§ **About this exercise**: When the line with "Больно ли проводить лазерное лечение?" comes up, set it down and every later line to the end of the data, exactly and without pictures.

(Collected data)
* * * * *

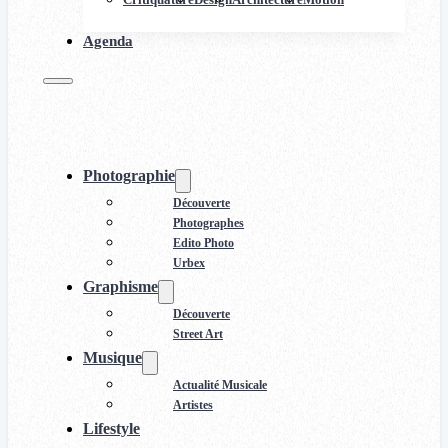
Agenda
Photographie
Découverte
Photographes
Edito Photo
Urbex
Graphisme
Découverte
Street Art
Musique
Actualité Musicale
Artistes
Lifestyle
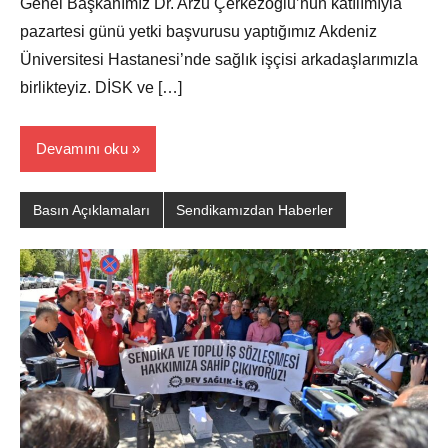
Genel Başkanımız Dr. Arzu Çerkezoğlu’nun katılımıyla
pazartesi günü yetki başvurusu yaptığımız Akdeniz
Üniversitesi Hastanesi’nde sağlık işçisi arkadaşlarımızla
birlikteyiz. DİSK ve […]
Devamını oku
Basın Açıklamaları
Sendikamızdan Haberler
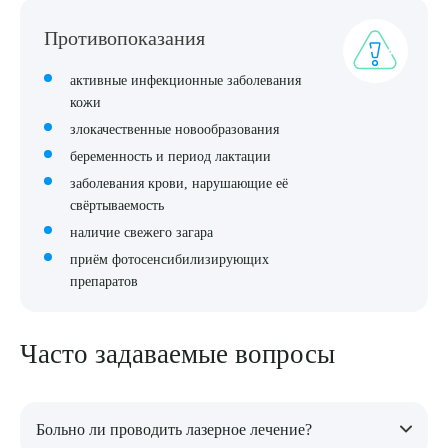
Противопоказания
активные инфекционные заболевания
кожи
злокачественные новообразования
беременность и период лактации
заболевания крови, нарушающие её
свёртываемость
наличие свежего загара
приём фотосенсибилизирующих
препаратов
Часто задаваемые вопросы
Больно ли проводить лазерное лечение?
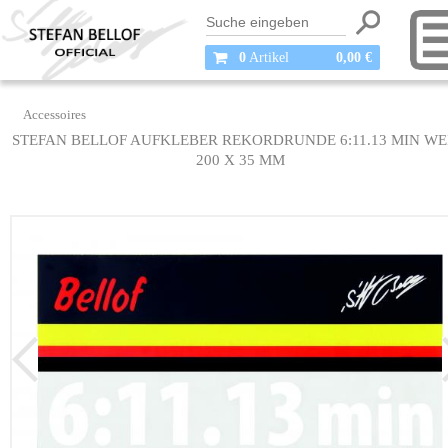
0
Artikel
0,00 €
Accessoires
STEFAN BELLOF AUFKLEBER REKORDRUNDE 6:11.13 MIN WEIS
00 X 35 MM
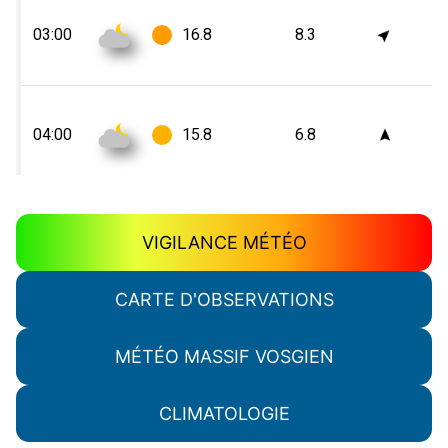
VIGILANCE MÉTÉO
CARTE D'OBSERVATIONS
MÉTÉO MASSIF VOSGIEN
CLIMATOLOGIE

* * * * *

§ **Reply to the task**:
Больно ли проводить лазерное лечение?
0
Artikel
0,00 €
Accessoires
STEFAN BELLOF AUFKLEBER REKORDRUNDE 6:11.13 MIN WEIS
00 X 35 MM
VIGILANCE MÉTÉO
CARTE D'OBSERVATIONS
MÉTÉO MASSIF VOSGIEN
CLIMATOLOGIE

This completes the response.